The last straw was when kid #5 sneezed, and boyfriend and I felt the hairs on the back of our necks flutter, and then the sneeze juice hit us. We got up and moved to the middle of the theater, but on the way, I paused by inept father and let him have it, quietly, for ruining a movie for 20 some odd other people.

And when did your southern city become the entire country?

And what an idotic obsevation. “When you say something positive about people, they’re happy, but when you say something negative about people, they get all upset!”
Duuh, you think!?

Read it again. I said nothing about whether the groups of people being described were happy or upset, or even whether they were the ones calling the description racist. The point was that positive generalizations are deemed proper, while negative generalizations are deemed improper, even if they are accurate.

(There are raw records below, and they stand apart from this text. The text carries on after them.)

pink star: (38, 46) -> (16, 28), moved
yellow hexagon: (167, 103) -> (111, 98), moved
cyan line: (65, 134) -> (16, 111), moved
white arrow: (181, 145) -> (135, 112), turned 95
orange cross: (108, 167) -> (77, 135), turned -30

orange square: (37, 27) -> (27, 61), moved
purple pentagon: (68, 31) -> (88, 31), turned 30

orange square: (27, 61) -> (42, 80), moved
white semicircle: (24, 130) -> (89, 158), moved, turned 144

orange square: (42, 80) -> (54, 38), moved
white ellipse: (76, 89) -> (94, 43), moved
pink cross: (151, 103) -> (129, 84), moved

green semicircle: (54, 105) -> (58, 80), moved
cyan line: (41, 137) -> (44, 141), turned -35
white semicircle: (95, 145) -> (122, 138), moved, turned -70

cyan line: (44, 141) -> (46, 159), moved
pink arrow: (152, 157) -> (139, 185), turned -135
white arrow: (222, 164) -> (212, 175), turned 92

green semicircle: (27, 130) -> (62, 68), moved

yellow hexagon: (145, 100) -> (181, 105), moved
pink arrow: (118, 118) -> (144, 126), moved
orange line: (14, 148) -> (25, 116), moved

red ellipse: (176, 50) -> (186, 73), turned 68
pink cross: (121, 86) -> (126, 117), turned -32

What does becoming the whole country have to do with anything? I’m allowed to make generalizations about how things are around here without having to take into acoount how things might be somewhere else. I don’t quite see the point of this objection.

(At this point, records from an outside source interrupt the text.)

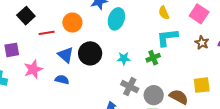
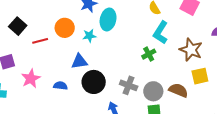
cyan L-shape: (167, 38) -> (161, 33), turned -45
brown star: (202, 43) -> (191, 50), moved, size x1.6
black circle: (90, 53) -> (94, 82), moved
blue triangle: (66, 55) -> (79, 61), moved, turned -42
cyan star: (124, 58) -> (89, 36), moved

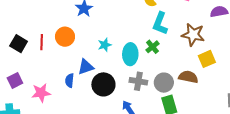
cyan ellipse: (108, 19) -> (130, 54), moved
cyan star: (89, 36) -> (105, 45), moved
red line: (40, 41) -> (42, 42), moved, turned -63
pink star: (31, 79) -> (41, 93), turned 30
blue semicircle: (60, 86) -> (70, 80), moved, turned -80

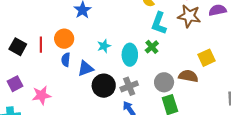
brown star: (193, 35) -> (189, 16), moved
blue semicircle: (70, 80) -> (66, 60), moved
gray cross: (138, 81) -> (129, 86), moved, turned -30

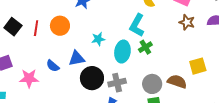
brown star: (189, 16) -> (187, 22), size x0.7
cyan L-shape: (159, 23) -> (137, 25), moved
blue semicircle: (66, 60) -> (53, 66), moved, turned -64

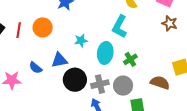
green cross: (145, 47) -> (130, 59), moved
gray circle: (152, 84) -> (123, 86), moved

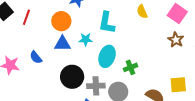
orange circle: (43, 27) -> (61, 21), moved
cyan L-shape: (120, 27) -> (107, 23), moved, turned -30
blue triangle: (59, 60) -> (63, 44), moved

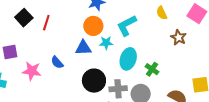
orange circle: (61, 21) -> (93, 26), moved
cyan L-shape: (107, 23) -> (127, 25), turned 55
brown star: (176, 40) -> (179, 37), moved
green cross: (130, 67) -> (152, 69), turned -32

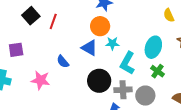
cyan L-shape: (127, 25) -> (127, 63), moved, turned -35
blue triangle: (83, 48) -> (89, 48), turned 30
cyan ellipse: (128, 59) -> (153, 47), moved
pink star: (32, 71) -> (40, 80), moved

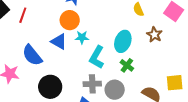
blue semicircle: (63, 62) -> (32, 55), size x1.6
black circle: (99, 81) -> (50, 87), moved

You said “if you say something positive about a particular class of people, that’s a good thing (celebrating diversity), but if you say something negative about a class of people, that’s a bad thing”. So saying something positive is viewed as a good thing and saying something negative is viewed as a bad thing. Again - duh!

Do you want to re-think this? If I say something negative that happens to be true what offense have I committed? If I say that you should not walk into Central Park alone at night because you might get mugged, I am saying something negative, but I hardly see that as a bad thing. And is “duh” really the best you can do?

No I don’t want to re-think this. You preceed a common sense statement with “I think it’s intersting…” as if you’ve uncovered some grand hyprocisy about modern society, and then present this corny non-parellel (is central park a “class of people”?). And “duh” is all that’s necessary - I don’t need to write a thesis paper explaining why positive is good and negative is bad.